New Report Indicates Tort Reform Would Do Almost Nothing to Reduce Healthcare Costs

Healthcare is expensive, as is medical insurance. Experts have examined the origins of these costs and come up with numerous suggestions for how to reduce them. Tort Reform is one of the most controversial of the proposed solutions. Tort reform is a broad based term used to define any effort to limit the public’s right to pursue personal injury lawsuits. Although the term covers all types of personal injury cases, the most popular proposals often involve limits to the amount that can be awarded to an injured party in the case of malpractice or medical negligence. Those who support it claim that by capping damages in medical malpractice cases, physicians would not have to pay such high malpractice insurance premiums and would be less likely to perform “unnecessary” tests to avoid making mistakes, reducing healthcare costs.

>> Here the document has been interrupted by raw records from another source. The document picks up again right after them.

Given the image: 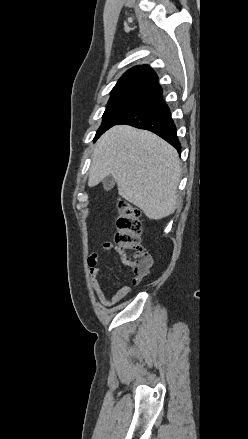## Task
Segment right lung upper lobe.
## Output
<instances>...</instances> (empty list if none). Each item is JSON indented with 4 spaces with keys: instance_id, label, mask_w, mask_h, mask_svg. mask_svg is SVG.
<instances>
[{
    "instance_id": "right-lung-upper-lobe-1",
    "label": "right lung upper lobe",
    "mask_w": 248,
    "mask_h": 439,
    "mask_svg": "<svg viewBox=\"0 0 248 439\" xmlns=\"http://www.w3.org/2000/svg\"><path fill=\"white\" fill-rule=\"evenodd\" d=\"M163 93L155 72L147 65L129 69L118 80L111 91L112 95L136 94L155 98Z\"/></svg>"
}]
</instances>
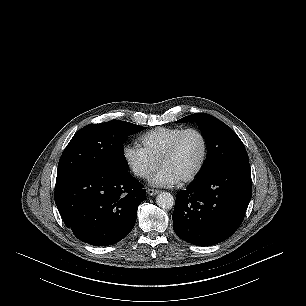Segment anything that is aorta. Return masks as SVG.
Here are the masks:
<instances>
[{
    "instance_id": "aorta-1",
    "label": "aorta",
    "mask_w": 306,
    "mask_h": 306,
    "mask_svg": "<svg viewBox=\"0 0 306 306\" xmlns=\"http://www.w3.org/2000/svg\"><path fill=\"white\" fill-rule=\"evenodd\" d=\"M157 205L162 209H171L174 206V198L168 192H161L156 198Z\"/></svg>"
}]
</instances>
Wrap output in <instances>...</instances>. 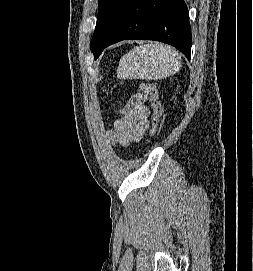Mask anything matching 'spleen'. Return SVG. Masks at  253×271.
Instances as JSON below:
<instances>
[{
    "instance_id": "obj_1",
    "label": "spleen",
    "mask_w": 253,
    "mask_h": 271,
    "mask_svg": "<svg viewBox=\"0 0 253 271\" xmlns=\"http://www.w3.org/2000/svg\"><path fill=\"white\" fill-rule=\"evenodd\" d=\"M181 66V56L170 46L160 43L134 47L122 56L117 68L119 79L162 80Z\"/></svg>"
}]
</instances>
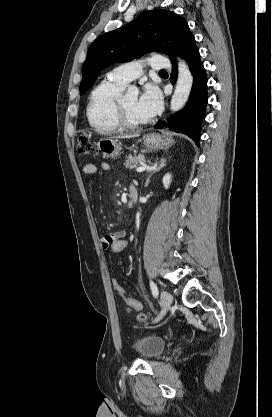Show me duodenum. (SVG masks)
<instances>
[{
	"instance_id": "410a0bca",
	"label": "duodenum",
	"mask_w": 272,
	"mask_h": 417,
	"mask_svg": "<svg viewBox=\"0 0 272 417\" xmlns=\"http://www.w3.org/2000/svg\"><path fill=\"white\" fill-rule=\"evenodd\" d=\"M138 198V189L135 185H131L130 186V190H129V205H133Z\"/></svg>"
}]
</instances>
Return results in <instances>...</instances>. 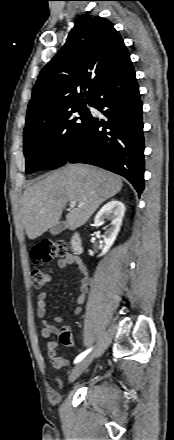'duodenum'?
Masks as SVG:
<instances>
[{
  "mask_svg": "<svg viewBox=\"0 0 174 440\" xmlns=\"http://www.w3.org/2000/svg\"><path fill=\"white\" fill-rule=\"evenodd\" d=\"M71 248L75 254H80L83 249L82 238L79 233H74L71 237Z\"/></svg>",
  "mask_w": 174,
  "mask_h": 440,
  "instance_id": "410a0bca",
  "label": "duodenum"
}]
</instances>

A new report issued by the Center for Progressive Reform examines the real origins of high health care costs in order to determine whether or not medical tort reform would actually save money. According to Healthcare Finance News, the report found that medical malpractice insurance and payments to injured patients only amounts to 0.3 percent of annual healthcare costs.

The authors claim that insurance companies place the blame for high healthcare costs on “defensive medicine,” which is the practice wherein doctors perform an overabundance of tests that may not be necessary to ensure nothing is overlooked or misdiagnosed. Insurance companies are some of the biggest proponents of tort reform and claim that limits on damages would reduce the need for defensive medicine. The authors continue by contending rising healthcare costs actually result from an aging population, rising costs of prescription drugs, an increase in chronic conditions, and the high demand for state-of-the-art technology.

Co-author Sidney Shapiro says, “Tort reform proposals aren’t about reducing the cost of healthcare. They’re about increasing insurance companies’ profits.” Instead of focusing on tort reform, which can further injure patients, the focus should be on lowering the amount of medical errors each year. A reported 98,000 deaths are caused each year by preventable medical errors, which cost between 17 and 29 billion dollars annually.